16 Nov 2021 - {{hitsCtrl.values.hits}}
Commercial Bank of Ceylon PLC reported robust top and bottom line performance, as the bank ploughed ahead with new loans, lower funding cost and cut provisions from last year, albeit setting aside a sizeable amount for possible bad loans, considering the fresh uncertainties propped up in the three months to September.
Sri Lanka’s largest private lender reported a net interest income of Rs.16.38 billion in the July-September quarter, up 16.72 percent from a year ago, as the bank’s interest income rose by 3.89 percent to Rs.32.87 billion while the interest expense fell by 6.34 percent to Rs.16.49 billion made possible by the accumulation of low-cost funds.
With its current and savings accounts ratio at 47.05 percent, the bank claimed it became the first in the industry for having nearly half of its deposits in low-cost buckets. The bank raised a massive Rs.154.3 billion in new deposits in the nine months and another Rs.8.595 billion in a debenture issued in September.
There was a notable increase in the banks’ savings account balances in the forgoing quarter as majority working families left large portions of their moneys in their salary accounts, as there were limited spending opportunities after mobility and other restrictions on recreational activities were reimposed since around mid August.
These conditions helped the bank to slightly improve its net interest margin to 3.37 percent, which was also supported by the market interest rates, which fell to their lowest levels compared to a year ago, albeit there was some upward pressure since around August, after the Central Bank increased its benchmark policy rates.
Despite some slowdown from the previous quarter, the bank gave Rs.30.7 billion in new loans in the three months, taking the total new loans in the nine months to an eye-popping Rs.102.8 billion, which translated into 10.8 percent growth.

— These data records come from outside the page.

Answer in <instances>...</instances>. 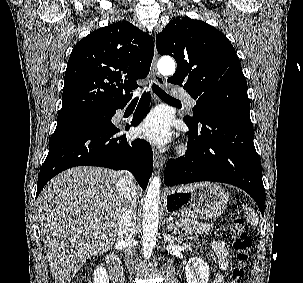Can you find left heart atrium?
<instances>
[{
	"mask_svg": "<svg viewBox=\"0 0 303 283\" xmlns=\"http://www.w3.org/2000/svg\"><path fill=\"white\" fill-rule=\"evenodd\" d=\"M136 132L154 143H166L171 137L169 118L160 110L152 111L142 120Z\"/></svg>",
	"mask_w": 303,
	"mask_h": 283,
	"instance_id": "1",
	"label": "left heart atrium"
}]
</instances>
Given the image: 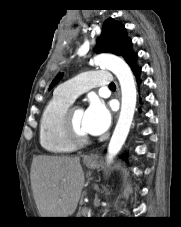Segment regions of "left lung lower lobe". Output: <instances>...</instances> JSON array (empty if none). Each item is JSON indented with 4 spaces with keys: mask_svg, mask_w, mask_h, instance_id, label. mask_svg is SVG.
Masks as SVG:
<instances>
[{
    "mask_svg": "<svg viewBox=\"0 0 181 227\" xmlns=\"http://www.w3.org/2000/svg\"><path fill=\"white\" fill-rule=\"evenodd\" d=\"M136 57L137 55L131 51H129L126 55H125V60L126 62L130 65L134 75L138 78L139 74H140V69L139 67L136 65ZM138 84H140V81L138 80Z\"/></svg>",
    "mask_w": 181,
    "mask_h": 227,
    "instance_id": "left-lung-lower-lobe-1",
    "label": "left lung lower lobe"
}]
</instances>
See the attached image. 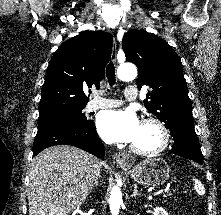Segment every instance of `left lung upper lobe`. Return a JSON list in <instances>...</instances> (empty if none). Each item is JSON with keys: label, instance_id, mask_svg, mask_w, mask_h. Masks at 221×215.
I'll return each mask as SVG.
<instances>
[{"label": "left lung upper lobe", "instance_id": "left-lung-upper-lobe-1", "mask_svg": "<svg viewBox=\"0 0 221 215\" xmlns=\"http://www.w3.org/2000/svg\"><path fill=\"white\" fill-rule=\"evenodd\" d=\"M126 60L139 70L137 87H150L144 105L165 123L175 136L196 134L191 101L179 56L163 39L146 31L127 32L123 37Z\"/></svg>", "mask_w": 221, "mask_h": 215}]
</instances>
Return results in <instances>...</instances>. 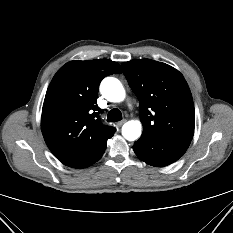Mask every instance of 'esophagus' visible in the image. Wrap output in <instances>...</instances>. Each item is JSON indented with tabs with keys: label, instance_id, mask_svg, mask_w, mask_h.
<instances>
[{
	"label": "esophagus",
	"instance_id": "obj_1",
	"mask_svg": "<svg viewBox=\"0 0 233 233\" xmlns=\"http://www.w3.org/2000/svg\"><path fill=\"white\" fill-rule=\"evenodd\" d=\"M125 122H126V120H122V121H120V122L117 123V126L121 127Z\"/></svg>",
	"mask_w": 233,
	"mask_h": 233
}]
</instances>
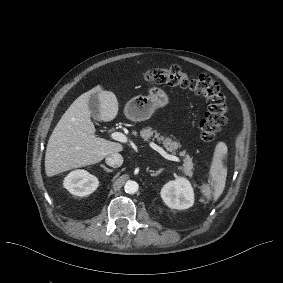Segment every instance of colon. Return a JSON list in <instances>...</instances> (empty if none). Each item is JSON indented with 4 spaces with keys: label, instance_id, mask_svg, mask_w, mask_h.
Returning a JSON list of instances; mask_svg holds the SVG:
<instances>
[{
    "label": "colon",
    "instance_id": "1",
    "mask_svg": "<svg viewBox=\"0 0 283 283\" xmlns=\"http://www.w3.org/2000/svg\"><path fill=\"white\" fill-rule=\"evenodd\" d=\"M144 80L151 84L188 89L206 99L207 109L200 121L203 141L212 143L226 123L228 112L226 97L219 83L207 74L190 76L178 66L151 69L144 73Z\"/></svg>",
    "mask_w": 283,
    "mask_h": 283
}]
</instances>
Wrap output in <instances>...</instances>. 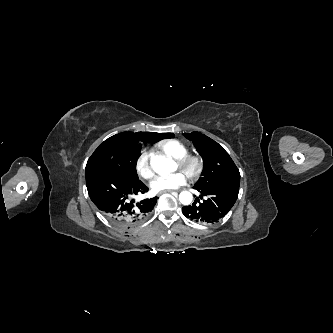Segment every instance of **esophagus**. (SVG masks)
Wrapping results in <instances>:
<instances>
[{"mask_svg":"<svg viewBox=\"0 0 333 333\" xmlns=\"http://www.w3.org/2000/svg\"><path fill=\"white\" fill-rule=\"evenodd\" d=\"M166 192H172V190H166V191L161 192L160 194L166 193Z\"/></svg>","mask_w":333,"mask_h":333,"instance_id":"1","label":"esophagus"}]
</instances>
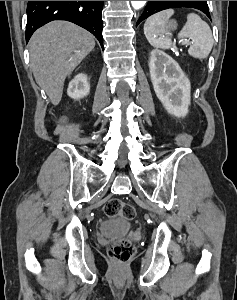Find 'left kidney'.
Instances as JSON below:
<instances>
[{"label":"left kidney","mask_w":237,"mask_h":300,"mask_svg":"<svg viewBox=\"0 0 237 300\" xmlns=\"http://www.w3.org/2000/svg\"><path fill=\"white\" fill-rule=\"evenodd\" d=\"M152 85L164 109L174 117H186L190 105V81L178 63L159 49L151 51Z\"/></svg>","instance_id":"left-kidney-1"}]
</instances>
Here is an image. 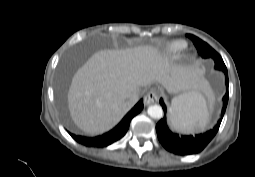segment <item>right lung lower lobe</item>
<instances>
[{
	"instance_id": "98d812e1",
	"label": "right lung lower lobe",
	"mask_w": 255,
	"mask_h": 177,
	"mask_svg": "<svg viewBox=\"0 0 255 177\" xmlns=\"http://www.w3.org/2000/svg\"><path fill=\"white\" fill-rule=\"evenodd\" d=\"M143 109V100L141 99L122 119V121L111 131L97 136V137H84L70 134L78 143L87 147L103 148L121 139L127 132L130 122Z\"/></svg>"
}]
</instances>
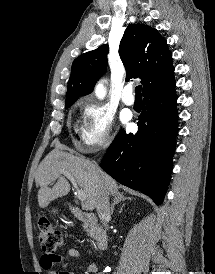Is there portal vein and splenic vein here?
<instances>
[{"label":"portal vein and splenic vein","mask_w":215,"mask_h":274,"mask_svg":"<svg viewBox=\"0 0 215 274\" xmlns=\"http://www.w3.org/2000/svg\"><path fill=\"white\" fill-rule=\"evenodd\" d=\"M61 174L65 175L71 181L73 187L76 189L77 198L86 205V193L78 188L75 178L65 170H61Z\"/></svg>","instance_id":"obj_1"}]
</instances>
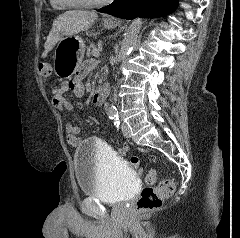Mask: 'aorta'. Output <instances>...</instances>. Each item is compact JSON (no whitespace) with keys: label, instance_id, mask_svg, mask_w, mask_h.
Listing matches in <instances>:
<instances>
[{"label":"aorta","instance_id":"obj_1","mask_svg":"<svg viewBox=\"0 0 240 238\" xmlns=\"http://www.w3.org/2000/svg\"><path fill=\"white\" fill-rule=\"evenodd\" d=\"M141 26L142 19L136 18L132 21L131 25L128 27L123 38V41L121 43L120 51L116 57V60L118 62L124 60L132 51L136 43L137 37L139 35V32L141 30ZM116 113H117L116 107L114 105H110L108 107V114L116 115Z\"/></svg>","mask_w":240,"mask_h":238}]
</instances>
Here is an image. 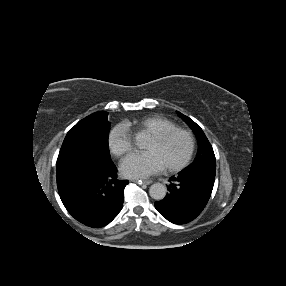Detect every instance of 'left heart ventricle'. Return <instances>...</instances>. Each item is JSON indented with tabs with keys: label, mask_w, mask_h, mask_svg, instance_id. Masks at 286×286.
Returning <instances> with one entry per match:
<instances>
[{
	"label": "left heart ventricle",
	"mask_w": 286,
	"mask_h": 286,
	"mask_svg": "<svg viewBox=\"0 0 286 286\" xmlns=\"http://www.w3.org/2000/svg\"><path fill=\"white\" fill-rule=\"evenodd\" d=\"M189 148L190 138L184 132L176 133L161 142L149 138L144 144V149L153 152L163 168L182 161Z\"/></svg>",
	"instance_id": "left-heart-ventricle-1"
}]
</instances>
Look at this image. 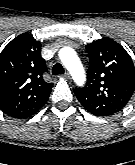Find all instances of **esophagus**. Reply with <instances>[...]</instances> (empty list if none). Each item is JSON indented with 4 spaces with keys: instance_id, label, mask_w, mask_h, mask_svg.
<instances>
[{
    "instance_id": "1",
    "label": "esophagus",
    "mask_w": 135,
    "mask_h": 165,
    "mask_svg": "<svg viewBox=\"0 0 135 165\" xmlns=\"http://www.w3.org/2000/svg\"><path fill=\"white\" fill-rule=\"evenodd\" d=\"M63 77H64L65 79H70V78H71V75H70V73L66 72V73L63 75Z\"/></svg>"
}]
</instances>
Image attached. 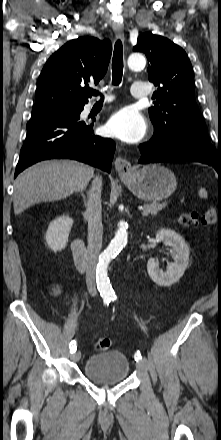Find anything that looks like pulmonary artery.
<instances>
[{"label":"pulmonary artery","mask_w":221,"mask_h":440,"mask_svg":"<svg viewBox=\"0 0 221 440\" xmlns=\"http://www.w3.org/2000/svg\"><path fill=\"white\" fill-rule=\"evenodd\" d=\"M131 94L136 98H146L149 95V90L144 83L134 82L131 85ZM112 97L106 96L104 102H110Z\"/></svg>","instance_id":"pulmonary-artery-1"}]
</instances>
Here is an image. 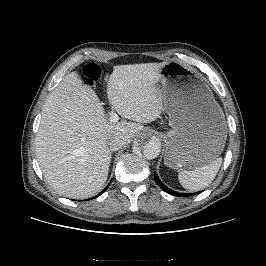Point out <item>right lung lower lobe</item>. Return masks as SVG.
<instances>
[{
  "label": "right lung lower lobe",
  "instance_id": "obj_1",
  "mask_svg": "<svg viewBox=\"0 0 266 266\" xmlns=\"http://www.w3.org/2000/svg\"><path fill=\"white\" fill-rule=\"evenodd\" d=\"M108 186H109V185H108ZM108 186H107V187H108ZM107 187H106L103 191H101L98 195H96L94 198H96V197L100 196L102 193H104V192L106 191ZM91 199H93V198H91Z\"/></svg>",
  "mask_w": 266,
  "mask_h": 266
}]
</instances>
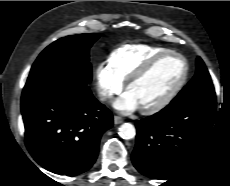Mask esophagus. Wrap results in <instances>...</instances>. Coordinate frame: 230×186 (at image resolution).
Masks as SVG:
<instances>
[{
	"instance_id": "obj_1",
	"label": "esophagus",
	"mask_w": 230,
	"mask_h": 186,
	"mask_svg": "<svg viewBox=\"0 0 230 186\" xmlns=\"http://www.w3.org/2000/svg\"><path fill=\"white\" fill-rule=\"evenodd\" d=\"M123 122V119L119 116H114V124H121Z\"/></svg>"
}]
</instances>
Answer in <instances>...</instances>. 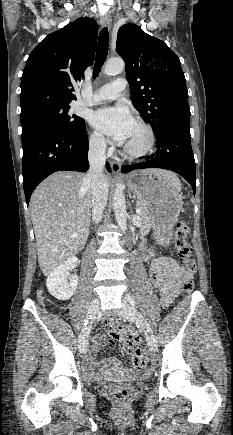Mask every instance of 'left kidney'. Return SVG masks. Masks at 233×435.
I'll return each instance as SVG.
<instances>
[{
    "instance_id": "1",
    "label": "left kidney",
    "mask_w": 233,
    "mask_h": 435,
    "mask_svg": "<svg viewBox=\"0 0 233 435\" xmlns=\"http://www.w3.org/2000/svg\"><path fill=\"white\" fill-rule=\"evenodd\" d=\"M150 251V255L153 257L155 254H154V252H153V250L151 251V250H149Z\"/></svg>"
}]
</instances>
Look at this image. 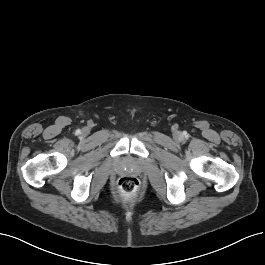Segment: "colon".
<instances>
[{"label": "colon", "mask_w": 265, "mask_h": 265, "mask_svg": "<svg viewBox=\"0 0 265 265\" xmlns=\"http://www.w3.org/2000/svg\"><path fill=\"white\" fill-rule=\"evenodd\" d=\"M118 186L123 193L134 195L138 191L139 182L133 176H124L119 179Z\"/></svg>", "instance_id": "5ec220e1"}]
</instances>
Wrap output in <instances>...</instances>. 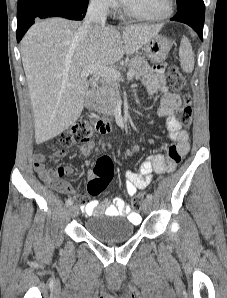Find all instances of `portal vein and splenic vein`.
Returning a JSON list of instances; mask_svg holds the SVG:
<instances>
[{
    "mask_svg": "<svg viewBox=\"0 0 227 298\" xmlns=\"http://www.w3.org/2000/svg\"><path fill=\"white\" fill-rule=\"evenodd\" d=\"M89 75L102 77L104 79H109L112 81H118L120 80V77H121V73L118 70L110 67L99 66V65H91L82 69L80 73V77L86 78ZM133 77H134V71L129 70L127 74V79L132 80Z\"/></svg>",
    "mask_w": 227,
    "mask_h": 298,
    "instance_id": "portal-vein-and-splenic-vein-1",
    "label": "portal vein and splenic vein"
}]
</instances>
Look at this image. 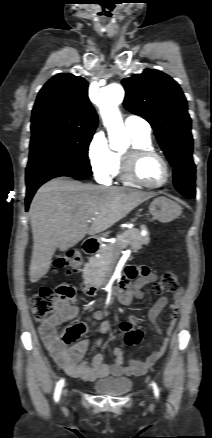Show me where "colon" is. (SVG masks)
<instances>
[{
    "instance_id": "5ec220e1",
    "label": "colon",
    "mask_w": 212,
    "mask_h": 438,
    "mask_svg": "<svg viewBox=\"0 0 212 438\" xmlns=\"http://www.w3.org/2000/svg\"><path fill=\"white\" fill-rule=\"evenodd\" d=\"M81 255L78 251L69 250L60 255L56 261L57 268L67 267L76 271L81 264ZM179 281L177 276L171 272H165L155 285L157 294L173 293L178 291ZM75 297L74 289L69 285H61L57 289V296L49 287H41L32 297L31 307L35 319L43 324L52 321L58 311L61 302H71ZM85 331L83 324H75L67 327L60 333V338L66 343L77 340Z\"/></svg>"
}]
</instances>
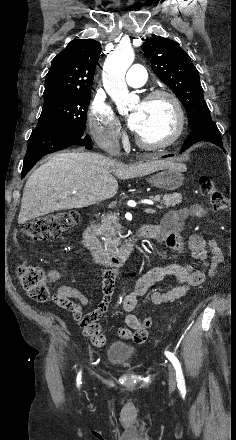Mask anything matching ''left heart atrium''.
I'll return each instance as SVG.
<instances>
[{"instance_id": "obj_1", "label": "left heart atrium", "mask_w": 236, "mask_h": 440, "mask_svg": "<svg viewBox=\"0 0 236 440\" xmlns=\"http://www.w3.org/2000/svg\"><path fill=\"white\" fill-rule=\"evenodd\" d=\"M142 120H143V113L141 109L134 110L128 119V126L130 130L137 132Z\"/></svg>"}]
</instances>
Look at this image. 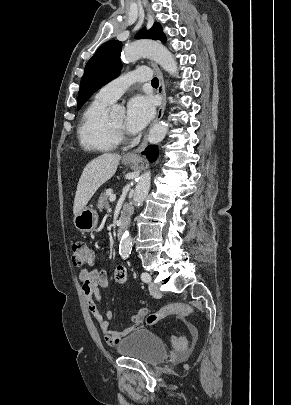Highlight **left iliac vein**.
<instances>
[{
	"label": "left iliac vein",
	"mask_w": 291,
	"mask_h": 405,
	"mask_svg": "<svg viewBox=\"0 0 291 405\" xmlns=\"http://www.w3.org/2000/svg\"><path fill=\"white\" fill-rule=\"evenodd\" d=\"M149 292L153 297L156 298H159L162 295L159 286L154 282L149 283Z\"/></svg>",
	"instance_id": "left-iliac-vein-1"
}]
</instances>
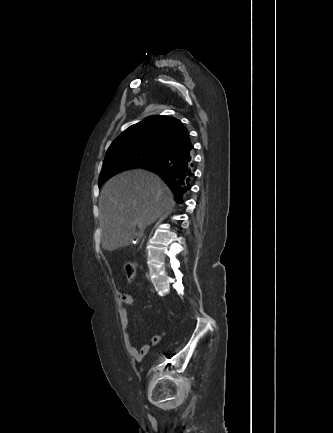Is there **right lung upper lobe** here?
Returning a JSON list of instances; mask_svg holds the SVG:
<instances>
[{
  "instance_id": "obj_1",
  "label": "right lung upper lobe",
  "mask_w": 333,
  "mask_h": 433,
  "mask_svg": "<svg viewBox=\"0 0 333 433\" xmlns=\"http://www.w3.org/2000/svg\"><path fill=\"white\" fill-rule=\"evenodd\" d=\"M190 144L188 131L180 120L169 116L154 115L130 126L121 133L112 142L106 154L116 149L133 147L157 148L169 154Z\"/></svg>"
}]
</instances>
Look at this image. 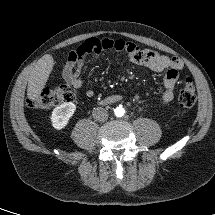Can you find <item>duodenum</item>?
Listing matches in <instances>:
<instances>
[{
    "label": "duodenum",
    "mask_w": 215,
    "mask_h": 215,
    "mask_svg": "<svg viewBox=\"0 0 215 215\" xmlns=\"http://www.w3.org/2000/svg\"><path fill=\"white\" fill-rule=\"evenodd\" d=\"M123 99V97L121 95H113L110 97H107L106 99H104L102 101L103 104H112V103H116L119 102Z\"/></svg>",
    "instance_id": "duodenum-1"
}]
</instances>
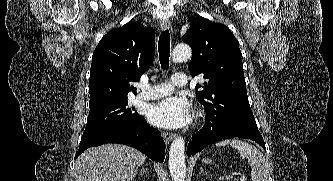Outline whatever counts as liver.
<instances>
[{"instance_id":"obj_1","label":"liver","mask_w":333,"mask_h":181,"mask_svg":"<svg viewBox=\"0 0 333 181\" xmlns=\"http://www.w3.org/2000/svg\"><path fill=\"white\" fill-rule=\"evenodd\" d=\"M146 156L120 144L87 149L75 163V181H133Z\"/></svg>"}]
</instances>
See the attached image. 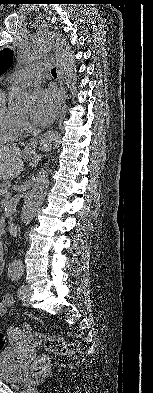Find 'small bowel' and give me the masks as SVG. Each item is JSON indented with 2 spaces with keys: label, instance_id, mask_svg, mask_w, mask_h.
I'll list each match as a JSON object with an SVG mask.
<instances>
[{
  "label": "small bowel",
  "instance_id": "1",
  "mask_svg": "<svg viewBox=\"0 0 153 393\" xmlns=\"http://www.w3.org/2000/svg\"><path fill=\"white\" fill-rule=\"evenodd\" d=\"M14 305V298L11 294H5L0 302V317L5 314L9 307ZM17 332L16 328H13Z\"/></svg>",
  "mask_w": 153,
  "mask_h": 393
}]
</instances>
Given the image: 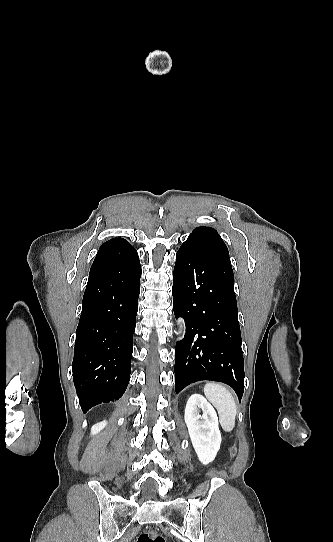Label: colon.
<instances>
[{
  "mask_svg": "<svg viewBox=\"0 0 333 542\" xmlns=\"http://www.w3.org/2000/svg\"><path fill=\"white\" fill-rule=\"evenodd\" d=\"M236 452L237 451L235 448L230 449L231 455L234 456ZM136 541L137 542H166L165 538L154 530H147V531L141 532Z\"/></svg>",
  "mask_w": 333,
  "mask_h": 542,
  "instance_id": "5ec220e1",
  "label": "colon"
}]
</instances>
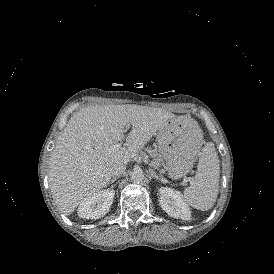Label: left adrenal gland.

Under these conditions, the bank reported earnings of Rs.5.52 a share or Rs.6.59 billion in the quarter, up by a massive 78.4 percent, from Rs.3.51 a share or Rs.3.69 billion in the year earlier period. In the nine months to September, the bank reported earnings of Rs.15.78 a share or Rs.18.84 billion, up 70.3 percent from a year ago.
The profits were also supported by the lower provisions made in the period against the possible loan defaults against last year.
The bank set aside Rs.4.34 billion in the quarter, as impairments for loans and other losses, compared to Rs.7.47 billion in the year earlier period, albeit the incumbent period provisions have taken into account the uncertain macro-economic conditions caused by the virus resurgence and fresh economic pain inflicted by global and local market conditions such as the foreign currency crunch.
This helped the bank to book Rs.2.59 billion in net operating income, predominantly supported by the foreign exchange gains. But the reduced profits from the sale of treasury and sovereign bonds offset the above forex-related gains. The bank continued to improve its asset quality as its reported gross non-performing loans ratio fell slightly to 4.94 percent, from 5.11 percent at the start of the year.
Being its largest shareholder, DFCC Bank has a 12.02 percent stake in Commercial Bank while the Employees’ Provident Fund has a 8.62 percent stake, being its third largest shareholder.